▶ Work to be completed
Every record must be copied exactly, from first line to last.

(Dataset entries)
◆ ◆ ◆ ◆ ◆

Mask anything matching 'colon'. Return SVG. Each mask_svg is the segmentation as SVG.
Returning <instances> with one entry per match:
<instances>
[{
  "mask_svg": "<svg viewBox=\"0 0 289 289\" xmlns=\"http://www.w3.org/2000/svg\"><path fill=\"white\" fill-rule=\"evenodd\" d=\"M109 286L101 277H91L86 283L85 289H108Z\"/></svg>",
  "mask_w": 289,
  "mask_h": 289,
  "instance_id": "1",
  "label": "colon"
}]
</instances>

◆ ◆ ◆ ◆ ◆

▶ Finished task
Mask anything matching 'colon'. Return SVG. Each mask_svg is the segmentation as SVG.
Returning <instances> with one entry per match:
<instances>
[{
  "mask_svg": "<svg viewBox=\"0 0 289 289\" xmlns=\"http://www.w3.org/2000/svg\"><path fill=\"white\" fill-rule=\"evenodd\" d=\"M109 286L101 277H91L86 283L85 289H108Z\"/></svg>",
  "mask_w": 289,
  "mask_h": 289,
  "instance_id": "1",
  "label": "colon"
}]
</instances>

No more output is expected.